*PROBLEM TO SOLVE:* Replicate the data exactly, every line included.

Extracted data entries
┄┄┄┄┄┄┄┄┄┄┄┄┄┄┄┄┄┄┄┄

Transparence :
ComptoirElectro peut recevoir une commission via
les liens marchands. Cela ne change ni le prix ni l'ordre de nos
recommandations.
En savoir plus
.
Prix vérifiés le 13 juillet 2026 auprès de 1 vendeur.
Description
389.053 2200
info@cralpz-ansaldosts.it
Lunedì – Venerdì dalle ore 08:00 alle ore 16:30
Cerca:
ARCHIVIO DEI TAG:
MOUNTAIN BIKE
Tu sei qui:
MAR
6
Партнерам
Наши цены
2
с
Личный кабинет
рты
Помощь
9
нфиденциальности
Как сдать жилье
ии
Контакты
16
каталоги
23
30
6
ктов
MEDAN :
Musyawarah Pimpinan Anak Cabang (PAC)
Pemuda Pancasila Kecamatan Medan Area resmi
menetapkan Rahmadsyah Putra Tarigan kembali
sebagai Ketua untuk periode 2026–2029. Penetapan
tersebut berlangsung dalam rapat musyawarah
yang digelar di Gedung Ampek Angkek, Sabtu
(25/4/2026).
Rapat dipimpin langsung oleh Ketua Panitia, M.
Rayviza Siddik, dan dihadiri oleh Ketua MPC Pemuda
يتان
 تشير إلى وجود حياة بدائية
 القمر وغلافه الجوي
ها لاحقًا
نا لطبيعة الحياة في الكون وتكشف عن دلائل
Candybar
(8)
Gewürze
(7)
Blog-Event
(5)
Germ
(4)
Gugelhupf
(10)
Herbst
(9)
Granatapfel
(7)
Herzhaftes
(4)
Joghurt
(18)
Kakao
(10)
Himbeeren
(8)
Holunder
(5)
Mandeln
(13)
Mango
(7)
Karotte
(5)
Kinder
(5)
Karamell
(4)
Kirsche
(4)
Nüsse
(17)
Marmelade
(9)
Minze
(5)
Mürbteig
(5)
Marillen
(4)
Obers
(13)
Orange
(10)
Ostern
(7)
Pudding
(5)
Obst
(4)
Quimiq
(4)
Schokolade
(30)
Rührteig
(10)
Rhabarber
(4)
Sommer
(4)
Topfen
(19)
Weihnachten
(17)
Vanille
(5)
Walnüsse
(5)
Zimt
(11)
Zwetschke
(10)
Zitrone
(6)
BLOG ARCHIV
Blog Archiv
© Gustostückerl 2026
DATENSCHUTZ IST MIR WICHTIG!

┄┄┄┄┄┄┄┄┄┄┄┄┄┄┄┄┄┄┄┄

*OUTPUT:*
Transparence :
ComptoirElectro peut recevoir une commission via
les liens marchands. Cela ne change ni le prix ni l'ordre de nos
recommandations.
En savoir plus
.
Prix vérifiés le 13 juillet 2026 auprès de 1 vendeur.
Description
389.053 2200
info@cralpz-ansaldosts.it
Lunedì – Venerdì dalle ore 08:00 alle ore 16:30
Cerca:
ARCHIVIO DEI TAG:
MOUNTAIN BIKE
Tu sei qui:
MAR
6
Партнерам
Наши цены
2
с
Личный кабинет
рты
Помощь
9
нфиденциальности
Как сдать жилье
ии
Контакты
16
каталоги
23
30
6
ктов
MEDAN :
Musyawarah Pimpinan Anak Cabang (PAC)
Pemuda Pancasila Kecamatan Medan Area resmi
menetapkan Rahmadsyah Putra Tarigan kembali
sebagai Ketua untuk periode 2026–2029. Penetapan
tersebut berlangsung dalam rapat musyawarah
yang digelar di Gedung Ampek Angkek, Sabtu
(25/4/2026).
Rapat dipimpin langsung oleh Ketua Panitia, M.
Rayviza Siddik, dan dihadiri oleh Ketua MPC Pemuda
يتان
 تشير إلى وجود حياة بدائية
 القمر وغلافه الجوي
ها لاحقًا
نا لطبيعة الحياة في الكون وتكشف عن دلائل
Candybar
(8)
Gewürze
(7)
Blog-Event
(5)
Germ
(4)
Gugelhupf
(10)
Herbst
(9)
Granatapfel
(7)
Herzhaftes
(4)
Joghurt
(18)
Kakao
(10)
Himbeeren
(8)
Holunder
(5)
Mandeln
(13)
Mango
(7)
Karotte
(5)
Kinder
(5)
Karamell
(4)
Kirsche
(4)
Nüsse
(17)
Marmelade
(9)
Minze
(5)
Mürbteig
(5)
Marillen
(4)
Obers
(13)
Orange
(10)
Ostern
(7)
Pudding
(5)
Obst
(4)
Quimiq
(4)
Schokolade
(30)
Rührteig
(10)
Rhabarber
(4)
Sommer
(4)
Topfen
(19)
Weihnachten
(17)
Vanille
(5)
Walnüsse
(5)
Zimt
(11)
Zwetschke
(10)
Zitrone
(6)
BLOG ARCHIV
Blog Archiv
© Gustostückerl 2026
DATENSCHUTZ IST MIR WICHTIG!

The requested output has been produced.